The Hague Group, led by Malaysia, South Africa, and Colombia, formed in January 2025 in “defense of international law” and in solidarity with Palestinians. Over 70 countries from all regions signed a joint statement defending multilateralism at the UN. Earlier, in 2017, former Danish Prime Minister Anders Fogh Rasmussen set up the Alliance of Democracies Foundation to rally the dwindling ranks of democratic countries to “support each other against authoritarian pressures.”
Whatever its precise contours, an alliance of rights-respecting democracies would offer a hopeful counterpoint to the authoritarian trope of China’s and Russia’s leaders standing alongside North Korea’s Kim Jong Un, observing military hardware in a parade in Beijing’s Tiananmen Square in September. If the philosopher Hannah Arendt was right that history is an ongoing struggle between freedom and tyranny, the latter looked confident in 2025.

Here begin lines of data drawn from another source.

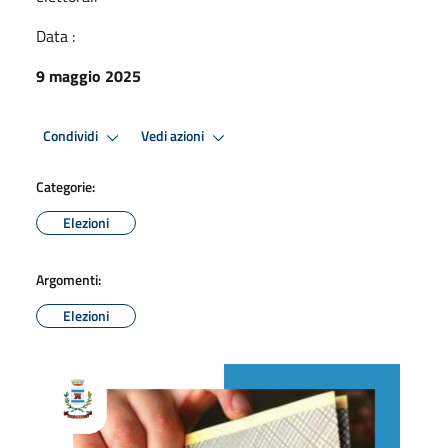
Data :
9 maggio 2025
Condividi
Vedi azioni
Categorie:
Elezioni
Argomenti:
Elezioni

Yet, even in the worst of times, the idea of freedom and human rights is enduring. People power remains an engine for change. In the US, “No Kings” marches have drawn millions, protesters in Chicago, Minneapolis, Los Angeles, and around the country have stood up against the deployment of the National Guard and ICE abuses, and students are still organizing for Palestine on university campuses despite draconian crackdowns and visa revocations.
People gather facing law enforcement after marching through downtown Austin, Texas at the conclusion of the "No Kings Day" demonstration in the US, June 3, 2026.
Buoyed by popular resistance, South Korean parliamentarians impeached their president to prevent him from grabbing power through martial law. Grassroots aid efforts by Sudan’s emergency response rooms, Hong Kong’s fire relief, Sri Lanka’s cyclone relief community kitchens, and Ukrainian mutual aid and solidarity collectives represent the best of this trend.
In 2025, Gen Z protests against corruption, inadequate public services, and poor governance in Nepal, Indonesia, and Morocco brought to the forefront the need for governments to listen to their youth and tackle corruption and inequality. But as the difficulties of restoring rights in Bangladesh after years under an authoritarian government illustrates, gains won through public mobilization can easily be lost unless democratic participation and free expression remain unassailable.
People take part in a youth-led protest against corruption and calling for education and healthcare reforms, in Rabat, Morocco, June 3, 2026.
Demonstrators outside Nepal's Parliament during a protest in Kathmandu condemning social media prohibitions and corruption by the government, June 3, 2026.
In this more hostile world, civil society is more critical than ever. It’s also increasingly endangered, particularly in an environment where funding is scarce. In 2025, Human Rights Watch was labeled “undesirable” and banned from operating in Russia. For partners in Egypt, Hong Kong, and India, these tactics are all too familiar. Restrictions on civil society and protest have become more commonplace in Europe, including the UK and France. And now, for the first time, many worry about risks associated with their operational presence in the US, where the Open Society Foundations, a major donor, have already been threatened, and the administration is preparing a list of “domestic terrorists” under overbroad guidance that could be interpreted to include the work of many progressive groups.
Breaking the authoritarian wave and standing up for human rights is a generational challenge. In 2026, it will play out most acutely in the US, with far-reaching consequences for the rest of the world. Fighting back will require a determined, strategic, and coordinated reaction from voters, civil society, multilateral institutions, and rights-respecting governments around the globe.
Com › healthboy60 › 223218495619udt 김진영 덱스 dex3대 운동 가오동헬스장가오동필라테스., Human Rights Watch’s 36th annual review of human rights practices and trends around the globe, reviews developments in more than 100 countries.